Tournament information
- Dates: 9–16 January 1982
- Venue: Jollees Cabaret Club
- Location: Stoke-on-Trent
- Country: England
- Organisation(s): BDO
- Format: Sets Final – best of 9
- Prize fund: £28,000
- Winner's share: £6,500
- High checkout: 161 Jocky Wilson 161 Bobby George

Champion(s)
- Jocky Wilson

= 1982 BDO World Darts Championship =

The 1982 BDO World Darts Championship (known for sponsorship reasons as The 1982 Embassy World Darts Championship) was the fifth British Darts Organisation world championship. For the fourth successive year, the tournament was staged at Jollees Cabaret Club in Stoke-on-Trent.

The event saw Scotland's first World Darts Champion, when Jocky Wilson defeated John Lowe in the final. Wilson was making his first final appearance while Lowe was contesting in his fourth final in five years. Wilson would win the match 5-3 and claim the £6,500 first prize.
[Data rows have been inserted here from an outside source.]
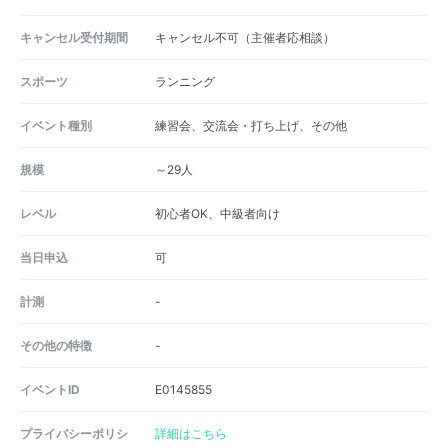
キャンセル受付期間
キャンセル不可（主催者応相談）
スポーツ
ランニング
イベント種別
練習会、交流会・打ち上げ、その他
規模
～29人
レベル
初心者OK、中級者向け
当日申込
可
計測
-
その他の特徴
-
イベントID
E0145855
プライバシーポリシ
詳細はこちら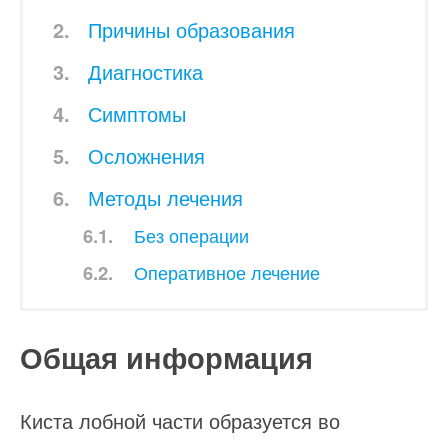
Причины образования
Диагностика
Симптомы
Осложнения
Методы лечения
Без операции
Оперативное лечение
Общая информация
Киста лобной части образуется во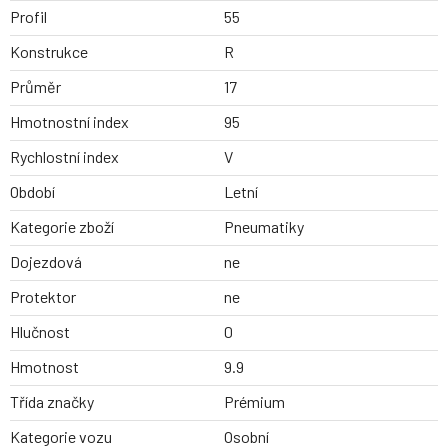
Profil
55
Konstrukce
R
Průměr
17
Hmotnostní index
95
Rychlostní index
V
Období
Letní
Kategorie zboží
Pneumatiky
Dojezdová
ne
Protektor
ne
Hlučnost
0
Hmotnost
9.9
Třída značky
Prémium
Kategorie vozu
Osobní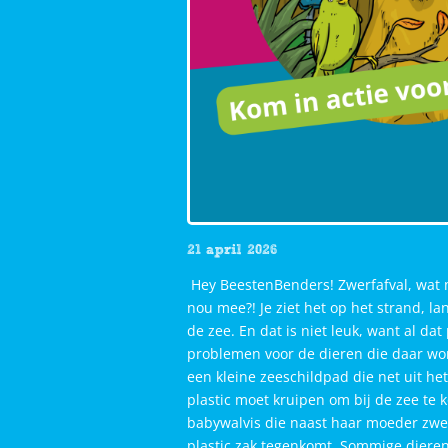
21 april 2026
Hey BeestenBenders! Zwerfafval, wat 
nou mee?! Je ziet het op het strand, la
de zee. En dat is niet leuk, want al dat 
problemen voor de dieren die daar w
een kleine zeeschildpad die net uit het
plastic moet kruipen om bij de zee te
babywalvis die naast haar moeder zw
plastic zak tegenkomt. Sommige dieren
The tournament's reigning champion Eric Bristow suffered a shock first round exit to Northern Ireland's Steve Brennan, who then defeated Dave Whitcombe to reach the quarter-finals, losing to Stefan Lord.

==Seeds==
1. ENG Eric Bristow
2. ENG John Lowe
3. ENG Cliff Lazarenko
4. SCO Jocky Wilson
5. ENG Tony Brown
6. ENG Bobby George
7. WAL Leighton Rees
8. SWE Stefan Lord

==Prize money==
The prize fund was £27,400.

Champion: £6,500
Runner-Up: £3,000
3rd Place: £500
Semi-Finalists (2): £1,500
Quarter-Finalists (4): £1,000
Last 16 (8): £600
Last 32 (16): £350

There was also a 9 Dart Checkout prize of £52,000, along with a High Checkout prize of £600.